#### [WHAT TO DO]
For the listing below, print exactly the lines from the line with "Giulia Cantù" to the line with "Lo spazio continua ad affascinarci.", both included, and nothing beyond them.

#### [EXERCISE DATA]
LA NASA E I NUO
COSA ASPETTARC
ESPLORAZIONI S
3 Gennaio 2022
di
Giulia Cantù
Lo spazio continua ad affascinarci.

...

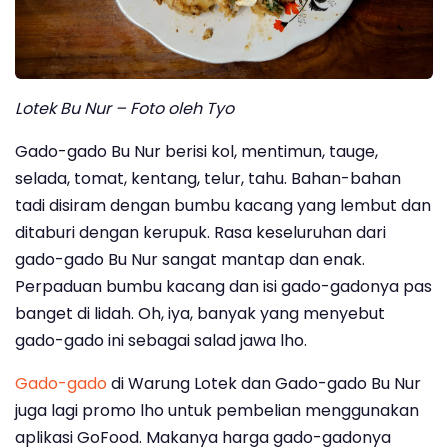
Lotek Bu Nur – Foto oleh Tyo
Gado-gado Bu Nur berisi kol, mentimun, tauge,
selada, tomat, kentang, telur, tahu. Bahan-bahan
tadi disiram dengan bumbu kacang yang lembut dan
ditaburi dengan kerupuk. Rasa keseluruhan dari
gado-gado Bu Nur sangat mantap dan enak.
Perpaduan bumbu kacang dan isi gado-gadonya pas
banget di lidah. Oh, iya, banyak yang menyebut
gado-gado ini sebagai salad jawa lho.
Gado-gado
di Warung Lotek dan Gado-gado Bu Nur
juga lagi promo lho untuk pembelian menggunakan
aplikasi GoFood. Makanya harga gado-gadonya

#### [RESULT]
Giulia Cantù
Lo spazio continua ad affascinarci.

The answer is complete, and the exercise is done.